In der britischen Hauptstadt kommen in diesem Sommer Politiker, Wissenschaftler, Datenanalysten, Autoren und Unternehmer zu zwei wichtigen Vernetzungstreffen zusammen: Erstens das Westminster Free Speech Forum, gegründet und organisiert von Michael Shellenberger, Professor an der 2021 erst vor kurzem als Gegenentwurf zu den identitätspolitisch-aktivistischen Strömungen an US-amerikanischen Hochschulen gegründeten University of Austin. Kurz danach findet die Konferenz der Alliance for Responsible Citizenship (ARC) in Olympia London statt.

Während für das Westminster Free Speech Forum die Chatham House Rules gelten – Berichterstattung über Inhalte, aber nicht über Teilnehmer, es sei denn, sie geben ihre Einwilligung –, handelt es sich bei der ARC um eine Veranstaltung mit großer Öffentlichkeitswirkung, die mittlerweile weltweit größte dieser Art.

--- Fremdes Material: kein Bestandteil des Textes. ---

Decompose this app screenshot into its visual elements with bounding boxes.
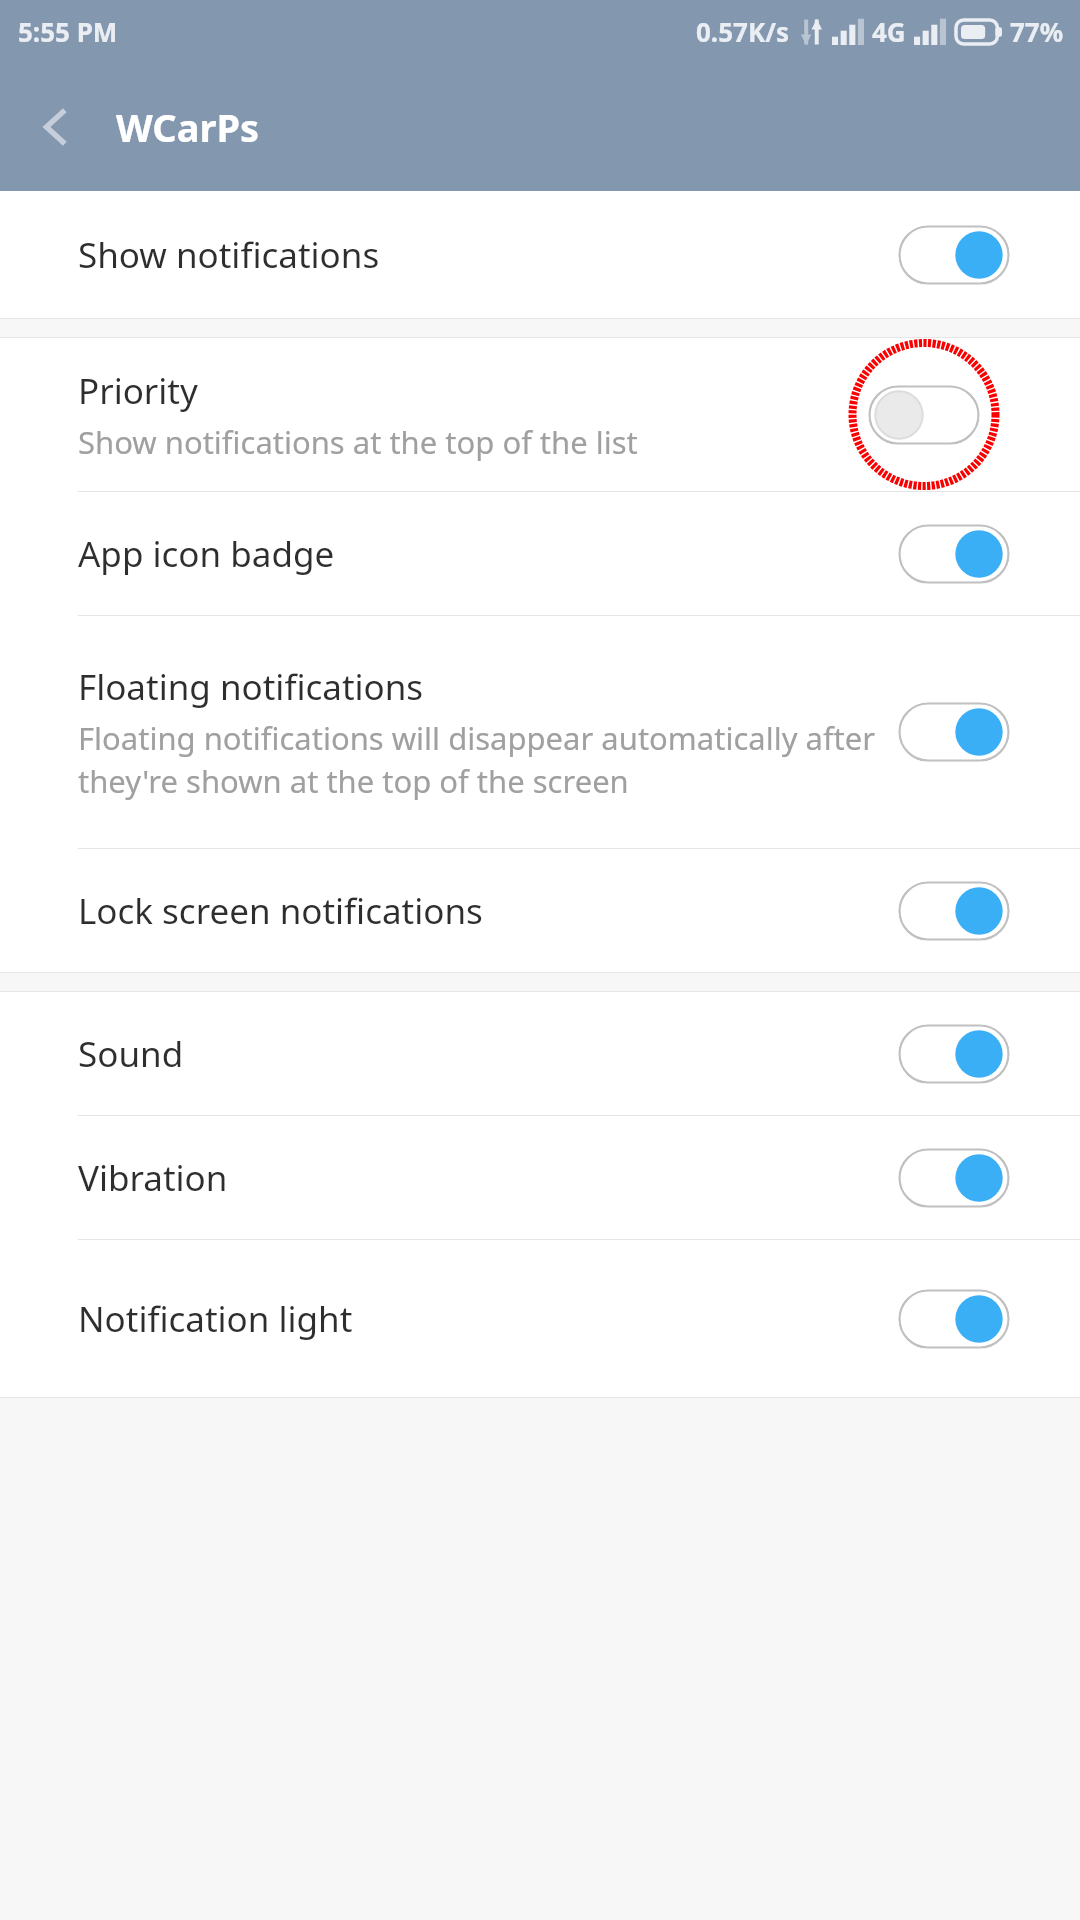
button[interactable]: Switch on — [898, 1289, 1010, 1349]
staticText: 5:55 PM — [18, 14, 118, 49]
staticText: 0.57K/s — [696, 14, 790, 49]
button[interactable]: Notification light — [0, 1240, 1080, 1397]
button[interactable]: Vibration — [0, 1116, 1080, 1239]
button[interactable]: Switch on — [898, 1148, 1010, 1208]
staticText: Vibration — [78, 1154, 228, 1202]
button[interactable]: Priority — [0, 338, 1080, 491]
button[interactable]: App icon badge — [0, 492, 1080, 615]
button[interactable]: Lock screen notifications — [0, 849, 1080, 972]
button[interactable]: Floating notifications — [0, 616, 1080, 848]
button[interactable]: Switch on — [898, 1024, 1010, 1084]
staticText: Notification light — [78, 1295, 353, 1343]
staticText: Priority — [78, 367, 198, 415]
button[interactable]: Show notifications — [0, 191, 1080, 318]
staticText: 4G — [872, 14, 906, 49]
button[interactable]: Switch on — [898, 702, 1010, 762]
staticText: App icon badge — [78, 530, 335, 578]
button[interactable]: Switch off — [868, 385, 980, 445]
staticText: Sound — [78, 1030, 184, 1078]
staticText: Floating notifications — [78, 663, 424, 711]
staticText: WCarPs — [116, 101, 260, 153]
button[interactable]: Sound — [0, 992, 1080, 1115]
button[interactable]: Back — [18, 89, 94, 165]
button[interactable]: Switch on — [898, 881, 1010, 941]
staticText: Floating notifications will disappear au… — [78, 717, 880, 802]
staticText: Lock screen notifications — [78, 887, 483, 935]
staticText: Show notifications at the top of the lis… — [78, 421, 638, 463]
staticText: Show notifications — [78, 231, 380, 279]
button[interactable]: Switch on — [898, 524, 1010, 584]
staticText: 77% — [1010, 14, 1064, 49]
button[interactable]: Switch on — [898, 225, 1010, 285]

Beides findet zu einer Zeit statt, in der sich in Großbritannien einschließlich Nordirland gleich zwei Kipppunkte andeuten: Zum einen gingen auch Menschen aus der gesellschaftlichen Mitte auf die Straße, nachdem die Einzelheiten des Falls Henry Nowak bekannt wurden, der in Polizeigewahrsam verblutete, während die Beamten seinen Mörder, einen Sikh, zunächst unbehelligt ließen. Denn er behauptete nach seinen tödlichen Messerstichen, sein Opfer hätte ihn „rassistisch beleidigt“. Die Polizisten nahmen seine falsche Aussage ohne jede Nachfrage hin. Auf der anderen Seite nehmen Politiker in Irland und in anderen EU-Ländern die Ausschreitungen in Belfast zum Anlass, Plattformen wie X einzuschränken.

Sie sehen nicht die Beinahe-Enthauptung eines weißen Briten durch einen aus Paris eingereisten Sudanesen als zentrales Problem, sondern die Verbreitung des Videos, das die Tat dokumentiert. Die Instrumente zur Unterdrückung von Information in einem nicht definierten „Krisenfall“ liegen im Digital Services Act (DSA) der EU längst bereit.

In Großbritannien lassen sich ganz ähnliche Bestrebungen beobachten. Dort existiert mit der Free Speech Union UK aber auch schon eine schlagkräftige Bewegung für freie Rede. Mit Toby Young verfügt sie über einen Frontmann, der die Konfrontation nicht scheut.

Alexander Wendt nimmt an den Veranstaltungen teil. In Kürze gibt es auf Publico Berichte aus London – und wieder den gewohnten Rhythmus der Beiträge.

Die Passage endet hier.